Turning to FIG. 1, a system 100 is illustrated according to one embodiment. The system 100 includes a transmitter 110, a transmission medium 120, and a receiver 130. The transmitter 110 includes a data source 140, an optical modulator 150, and a mixer 160, e.g. an optical mixer. The data source 140 may be any source of data configured to provide a plurality of data channels D₁ . . . D_N. The data channels include digital-electrical data representations of data values. The optical modulator 150 receives the data signals at corresponding inputs and modulates a plurality of optical signals corresponding to the data signals, thereby producing modulated optical signals M₁ . . . M_N. The optical modulator 150 may include such components as, e.g., digital-to-analog converters, lasers and Mach-Zehnder modulators. The optical channels may be modulated according to any type of modulation scheme, for example and without limitation, on-off keying (OOK), differential phase shift keying (DPSK), quaternary phase shift keying (QPSK), or quadrature amplitude modulation (QAM) format with or without return to zero or nonreturn to zero pulse shaping. Moreover, additional multiplexing schemes may be used to increase the signal capacity, for example and without limitation polarization-division multiplexing (PDM), wavelength-division multiplexing (WDM), or orthogonal frequency-division multiplexing (OFDM).

The mixer 160 receives the modulated optical signals and applies a transformation T thereto, as described further below, thereby producing transformed optical signals E₁ . . . E_N. The optical transmission medium 120 receives the transformed optical signals, which are propagated via multiple parallel spatially diverse paths. As used herein, spatially diverse paths are optical propagation paths or modes having nominally substantially orthogonal basis sets such that, absent nonlinear effects, there is negligible coupling between any two of the spatially diverse paths. However, as described further below, under some conditions nonlinear effects may become non-negligible, with resulting non-negligible coupling between spatially diverse paths.

FIGS. 2A-2C present three nonlimiting illustrative embodiments of the medium 120. FIG. 2A illustrates N single-mode fibers (SMFs) that may collectively serve as the medium 120. Each single-mode fiber may operate to support an optical propagation mode, the optical propagation modes of the multiple fibers being spatially diverse propagation modes. FIG. 2B illustrates a single fiber having a plurality of N (N=7) optical cores, e.g. a multi-core fiber (MCF). Each of the optical cores may operate to support an optical propagation mode, the optical propagation modes of the multiple cores being spatially diverse propagation modes. FIG. 2C illustrates a single fiber having a single optical core capable of supporting a plurality of N propagation modes, e.g. a multi-mode fiber (MMF). The propagation modes of the multi-mode fiber may also considered to be spatially diverse propagation modes. As used herein, the term “spatially diverse optical medium” is inclusive of the N SMFs, the N-core MCF, and N-mode MMF. Each of the optical cores and/or propagation modes of the spatially diverse optical medium may be referred to herein and in the claims as one of a plurality of spatially diverse optical paths.

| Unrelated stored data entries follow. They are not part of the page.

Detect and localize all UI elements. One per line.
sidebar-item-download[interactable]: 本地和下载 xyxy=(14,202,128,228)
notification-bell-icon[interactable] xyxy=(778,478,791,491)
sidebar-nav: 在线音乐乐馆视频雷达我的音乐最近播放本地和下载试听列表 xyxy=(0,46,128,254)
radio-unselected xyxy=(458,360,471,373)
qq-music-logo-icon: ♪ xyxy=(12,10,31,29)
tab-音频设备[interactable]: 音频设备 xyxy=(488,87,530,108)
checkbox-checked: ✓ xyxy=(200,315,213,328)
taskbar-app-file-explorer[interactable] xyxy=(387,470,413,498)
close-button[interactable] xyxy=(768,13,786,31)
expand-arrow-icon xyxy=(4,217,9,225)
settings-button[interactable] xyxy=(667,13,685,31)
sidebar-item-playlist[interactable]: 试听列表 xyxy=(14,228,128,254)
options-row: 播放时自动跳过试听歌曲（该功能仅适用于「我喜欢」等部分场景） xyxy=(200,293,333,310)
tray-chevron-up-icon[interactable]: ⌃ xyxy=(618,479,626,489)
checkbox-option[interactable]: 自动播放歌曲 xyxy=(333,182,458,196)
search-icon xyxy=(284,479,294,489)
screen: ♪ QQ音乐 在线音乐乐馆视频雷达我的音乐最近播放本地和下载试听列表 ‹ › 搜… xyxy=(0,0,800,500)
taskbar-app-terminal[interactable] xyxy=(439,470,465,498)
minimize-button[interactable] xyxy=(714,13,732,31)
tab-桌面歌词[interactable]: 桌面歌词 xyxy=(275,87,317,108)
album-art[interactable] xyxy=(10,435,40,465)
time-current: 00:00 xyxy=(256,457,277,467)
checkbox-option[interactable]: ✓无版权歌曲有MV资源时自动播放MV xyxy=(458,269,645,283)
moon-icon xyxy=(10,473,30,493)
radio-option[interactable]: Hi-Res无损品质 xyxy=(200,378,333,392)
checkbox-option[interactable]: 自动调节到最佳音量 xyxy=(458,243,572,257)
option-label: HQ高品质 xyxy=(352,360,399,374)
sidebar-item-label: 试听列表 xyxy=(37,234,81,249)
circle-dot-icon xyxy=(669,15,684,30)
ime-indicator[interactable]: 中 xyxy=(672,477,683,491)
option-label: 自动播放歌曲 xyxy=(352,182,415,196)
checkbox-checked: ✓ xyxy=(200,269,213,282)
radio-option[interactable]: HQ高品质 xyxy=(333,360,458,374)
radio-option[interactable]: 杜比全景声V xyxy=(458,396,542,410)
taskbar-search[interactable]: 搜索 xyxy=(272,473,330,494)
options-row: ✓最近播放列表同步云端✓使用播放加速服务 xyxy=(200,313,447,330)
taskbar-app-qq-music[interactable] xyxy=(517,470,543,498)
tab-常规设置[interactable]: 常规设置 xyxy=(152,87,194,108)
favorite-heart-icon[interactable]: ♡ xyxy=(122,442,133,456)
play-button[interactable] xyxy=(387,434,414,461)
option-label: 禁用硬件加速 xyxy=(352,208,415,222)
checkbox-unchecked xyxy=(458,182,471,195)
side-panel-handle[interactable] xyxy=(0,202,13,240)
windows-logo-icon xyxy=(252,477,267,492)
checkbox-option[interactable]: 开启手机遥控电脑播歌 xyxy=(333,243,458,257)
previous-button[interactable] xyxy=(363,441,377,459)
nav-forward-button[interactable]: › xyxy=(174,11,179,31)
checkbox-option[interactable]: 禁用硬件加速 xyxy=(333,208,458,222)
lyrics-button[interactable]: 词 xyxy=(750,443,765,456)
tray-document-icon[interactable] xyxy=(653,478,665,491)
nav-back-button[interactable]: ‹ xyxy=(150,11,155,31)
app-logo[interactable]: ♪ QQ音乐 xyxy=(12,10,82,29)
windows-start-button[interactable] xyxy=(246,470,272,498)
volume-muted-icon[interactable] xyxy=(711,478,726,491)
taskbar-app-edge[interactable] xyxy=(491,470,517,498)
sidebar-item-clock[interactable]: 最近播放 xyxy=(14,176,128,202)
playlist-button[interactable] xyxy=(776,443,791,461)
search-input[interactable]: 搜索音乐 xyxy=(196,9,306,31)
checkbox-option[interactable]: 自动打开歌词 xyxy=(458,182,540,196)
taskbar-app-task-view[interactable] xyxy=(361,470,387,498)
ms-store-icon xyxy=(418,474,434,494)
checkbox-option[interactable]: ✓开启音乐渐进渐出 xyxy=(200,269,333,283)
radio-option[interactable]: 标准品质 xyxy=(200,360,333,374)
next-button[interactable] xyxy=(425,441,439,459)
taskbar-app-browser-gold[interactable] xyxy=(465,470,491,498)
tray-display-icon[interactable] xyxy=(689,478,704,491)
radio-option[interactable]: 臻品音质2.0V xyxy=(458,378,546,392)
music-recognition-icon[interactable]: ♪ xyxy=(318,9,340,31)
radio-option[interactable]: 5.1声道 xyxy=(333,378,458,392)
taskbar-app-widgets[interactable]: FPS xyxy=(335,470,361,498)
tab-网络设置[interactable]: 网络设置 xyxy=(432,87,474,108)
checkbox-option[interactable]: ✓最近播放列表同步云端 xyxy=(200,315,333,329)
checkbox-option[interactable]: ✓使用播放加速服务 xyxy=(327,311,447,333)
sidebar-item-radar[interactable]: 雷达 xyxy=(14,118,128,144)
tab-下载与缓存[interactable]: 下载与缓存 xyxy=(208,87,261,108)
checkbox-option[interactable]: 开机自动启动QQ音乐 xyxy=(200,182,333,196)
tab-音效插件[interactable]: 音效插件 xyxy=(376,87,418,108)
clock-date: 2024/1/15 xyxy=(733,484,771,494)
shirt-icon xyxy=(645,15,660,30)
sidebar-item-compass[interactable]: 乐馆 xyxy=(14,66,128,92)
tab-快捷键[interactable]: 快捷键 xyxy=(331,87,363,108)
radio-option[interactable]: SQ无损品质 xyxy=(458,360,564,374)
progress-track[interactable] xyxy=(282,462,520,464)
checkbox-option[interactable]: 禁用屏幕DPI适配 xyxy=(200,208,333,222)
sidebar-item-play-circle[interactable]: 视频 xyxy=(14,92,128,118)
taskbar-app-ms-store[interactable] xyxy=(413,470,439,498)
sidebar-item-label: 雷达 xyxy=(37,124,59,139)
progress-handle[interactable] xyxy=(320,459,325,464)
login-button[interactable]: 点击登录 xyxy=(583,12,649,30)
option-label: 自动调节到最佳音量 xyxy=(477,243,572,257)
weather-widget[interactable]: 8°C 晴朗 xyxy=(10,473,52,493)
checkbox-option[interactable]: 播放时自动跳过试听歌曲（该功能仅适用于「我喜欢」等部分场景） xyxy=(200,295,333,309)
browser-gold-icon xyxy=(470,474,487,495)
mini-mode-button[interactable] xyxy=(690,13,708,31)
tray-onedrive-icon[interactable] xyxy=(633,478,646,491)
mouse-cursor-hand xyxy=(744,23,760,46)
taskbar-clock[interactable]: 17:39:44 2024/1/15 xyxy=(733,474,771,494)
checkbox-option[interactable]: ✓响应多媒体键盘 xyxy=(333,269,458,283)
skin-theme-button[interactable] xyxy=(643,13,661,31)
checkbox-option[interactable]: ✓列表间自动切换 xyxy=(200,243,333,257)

The value of N may correspond to, e.g., the number of spatial modes, the number of vector modes or the number of signal quadratures (such as in coherent optical transmission), according to the context.

Returning to FIG. 1, each of the optical signals output by the optical modulator 150 may include multiple spectral components λ₁, λ₂ . . . λ_k, e.g. may be wavelength-division multiplexed (WDM) signals. One or more of the spectral components may be organized in one or more superchannels. In some embodiments the outputs may each include one or more same spectral components, e.g. data channels modulated to a same wavelength channel of the WDM signals. The mixer 160 imposes a transformation on the optical signals output by the optical modulator 150. The transformation distributes the optical channels among the plurality of optical paths. The selection of the transformation may depend on the nature of the medium 120, as further discussed below. The mixing has the effect of superimposing portions of the received optical signals at one or more same wavelengths of the optical channels. For example, two or more of the signals M₁ . . . M_N may include modulated data on the λ₁ channel of each respective WDM signal. The mixer 160 provides at each of its outputs a portion of the λ₁ signal received via signal M₁, a portion of the λ₁ signal received via signal M₂, a portion of the λ₁ signal received via signal M₃, and so on. In this manner, the spectral components at each frequency of each output of the optical modulator 150 may be mixed with each other at each output of the mixer 160. Each mixed signals are then coupled to a corresponding spatially diverse optical path of the medium 120.

The medium 120 may impose a distortion signal on the optical signals E₁ . . . E_N. The distortion signal may be, e.g. a nonlinear distortion due to intrinsic nonlinearities in the propagation characteristics of the medium 120. The distortion caused by such nonlinearity in an optical path may be greater for a higher power level of the optical signal propagating within the optical path. The distorted optical signals after propagation by the medium 120 are designated F₁ . . . F_N to reflect the added distortion signal.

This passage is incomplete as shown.